(Source data)
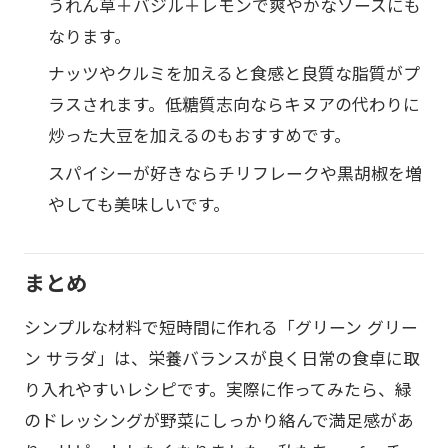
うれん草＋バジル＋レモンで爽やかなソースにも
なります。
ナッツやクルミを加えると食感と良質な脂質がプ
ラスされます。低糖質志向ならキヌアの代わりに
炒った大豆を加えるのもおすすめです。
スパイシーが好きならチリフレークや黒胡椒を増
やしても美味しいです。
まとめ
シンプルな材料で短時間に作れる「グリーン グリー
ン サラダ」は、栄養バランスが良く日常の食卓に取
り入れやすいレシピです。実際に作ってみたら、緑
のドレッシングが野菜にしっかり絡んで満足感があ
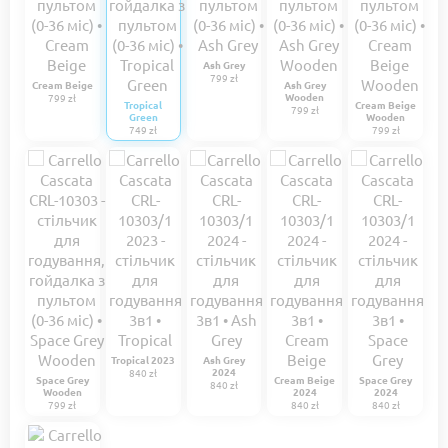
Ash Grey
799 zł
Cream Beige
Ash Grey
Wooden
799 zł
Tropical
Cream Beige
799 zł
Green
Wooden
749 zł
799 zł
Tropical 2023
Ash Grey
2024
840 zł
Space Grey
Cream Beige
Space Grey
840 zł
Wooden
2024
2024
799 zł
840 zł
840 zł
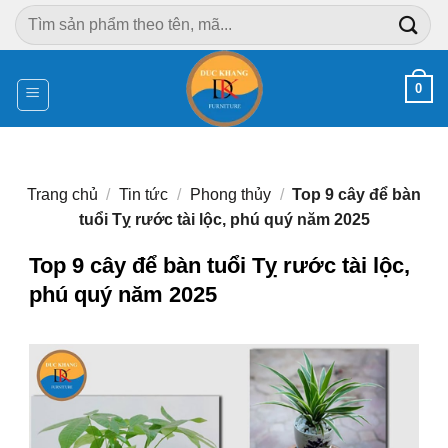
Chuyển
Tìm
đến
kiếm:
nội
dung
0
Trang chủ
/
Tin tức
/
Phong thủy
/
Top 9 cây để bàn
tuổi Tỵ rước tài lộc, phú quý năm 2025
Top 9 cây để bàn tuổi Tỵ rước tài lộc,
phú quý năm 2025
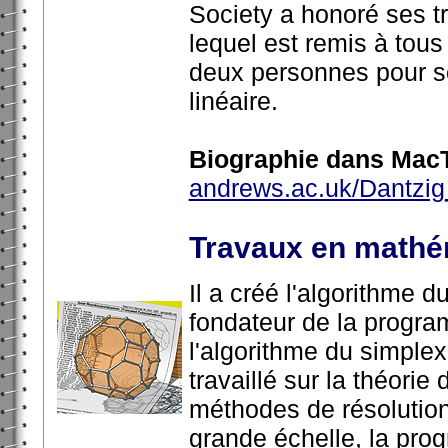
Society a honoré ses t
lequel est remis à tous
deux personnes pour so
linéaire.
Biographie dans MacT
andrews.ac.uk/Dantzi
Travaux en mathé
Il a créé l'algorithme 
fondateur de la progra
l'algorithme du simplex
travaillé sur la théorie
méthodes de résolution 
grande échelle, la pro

== Task statement ==
All lines with the word "rước" must be located in the data and copied.

== Answer box ==
tuổi Tỵ rước tài lộc, phú quý năm 2025
Top 9 cây để bàn tuổi Tỵ rước tài lộc,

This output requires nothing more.